Jie-Zhou took a step closer. There was no softness in him. Not in the cold geometry of his face. Not in the way his voice struck like the edge of a blade dulled by use, not time.

"Don't mistake breath for life, Immortal. I am not alive. I am... waiting."

Yuè Yuán crouched to meet his eyes. He looked at him not as a prince, not as a threat, but simply as a soul that had forgotten how to rest.

"And what are you waiting for, Jie-Zhou?"

The boy's gaze flickered—just once.

"For the world to owe me something I can take back."

That night, in the quiet sanctum of Moon Hall, Yuè Yuán sat beneath a lone lantern, reading over the scrolls of court history and sealed letters from Lady Lian—the late Lady of Falling Orchid Pavilion. The woman who bore Jie-Zhou and died poisoned under suspicious silence.

A young official named Huì Fēn, barely twenty-two, brought him tea with trembling hands. His robes were modest. His energy was low. A scholar by training, not a fighter.

"Teacher Yuè," he said softly. ""They say the prince is cursed. That he doesn't cry, or sleep, or bleed like normal children.And when his mother died, he didn't even ask to see the body."

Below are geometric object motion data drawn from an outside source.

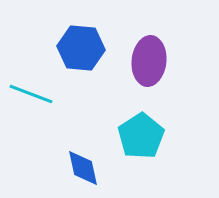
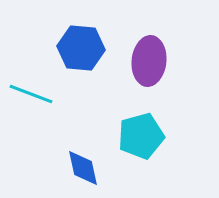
cyan pentagon: rotated 18 degrees clockwise
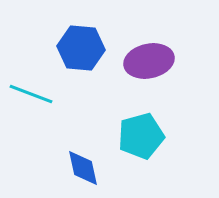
purple ellipse: rotated 72 degrees clockwise
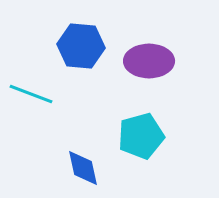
blue hexagon: moved 2 px up
purple ellipse: rotated 12 degrees clockwise
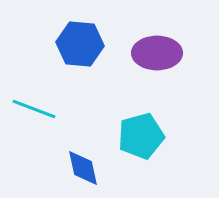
blue hexagon: moved 1 px left, 2 px up
purple ellipse: moved 8 px right, 8 px up
cyan line: moved 3 px right, 15 px down
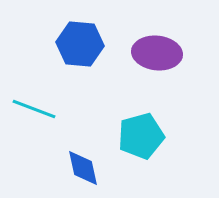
purple ellipse: rotated 6 degrees clockwise
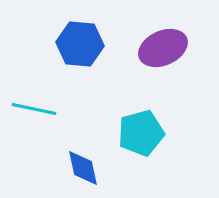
purple ellipse: moved 6 px right, 5 px up; rotated 30 degrees counterclockwise
cyan line: rotated 9 degrees counterclockwise
cyan pentagon: moved 3 px up
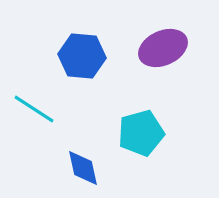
blue hexagon: moved 2 px right, 12 px down
cyan line: rotated 21 degrees clockwise
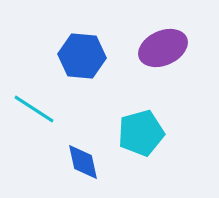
blue diamond: moved 6 px up
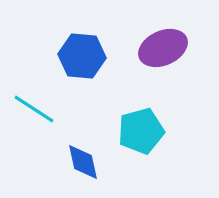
cyan pentagon: moved 2 px up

Yuè Yuán turned a page calmly.

"They say a great deal when they fear a boy who says nothing."

Huì Fēn hesitated. "You... aren't afraid?"

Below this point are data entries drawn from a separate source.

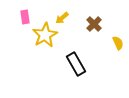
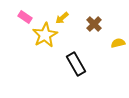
pink rectangle: rotated 48 degrees counterclockwise
yellow semicircle: rotated 80 degrees counterclockwise
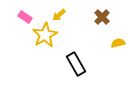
yellow arrow: moved 3 px left, 3 px up
brown cross: moved 8 px right, 7 px up
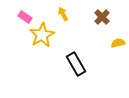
yellow arrow: moved 4 px right, 1 px up; rotated 104 degrees clockwise
yellow star: moved 3 px left
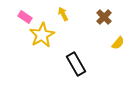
brown cross: moved 2 px right
yellow semicircle: rotated 144 degrees clockwise
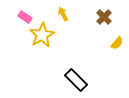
yellow semicircle: moved 1 px left
black rectangle: moved 16 px down; rotated 15 degrees counterclockwise
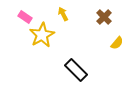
black rectangle: moved 10 px up
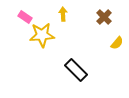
yellow arrow: rotated 24 degrees clockwise
yellow star: rotated 25 degrees clockwise
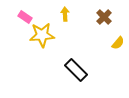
yellow arrow: moved 2 px right
yellow semicircle: moved 1 px right
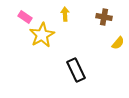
brown cross: rotated 35 degrees counterclockwise
yellow star: rotated 25 degrees counterclockwise
black rectangle: rotated 20 degrees clockwise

Yuè Yuán looked out into the frost-laced garden. "We should all be afraid of a boy who has no one left to disappoint."

Elsewhere in the palace, Empress Ren Xiuying—the most feared woman in the Zhou Dynasty—threw a cup of jade-scented tea against her mirror.

"The Immortal Yuè dares to descend the mountain for that one?" she spat. "Does he think this is his court to rule with pity and plum wine?"

Her personal aide, Xián Quán, stood quietly nearby, arms folded behind his back. His tone was dry, amused even.

"Pity has power, Your Majesty. Especially when offered by the beautiful."

She turned toward him slowly, venom dripping from every syllable. "I've burned prettier things than him."

Xián Quán only bowed. "And yet, Teacher Yuè still stands."

Meanwhile, in a forgotten wing of the palace, beneath a moonless window, Prince Jie-Zhou sat cross-legged on a woven mat.

He was holding a dagger.

Not ceremonial. Not ornamental.

It was old. Bloodstained.

Carved with the character for quiet vengeance.

He scraped the edge gently across his thumb. Blood welled up, dark and thick.

Not even a flinch.

"Immortal," he whispered to the night. "Let's see how long you can pretend to love what you don't understand."

And for the first time since he was born, a white candle in the corner guttered and went dark — untouched.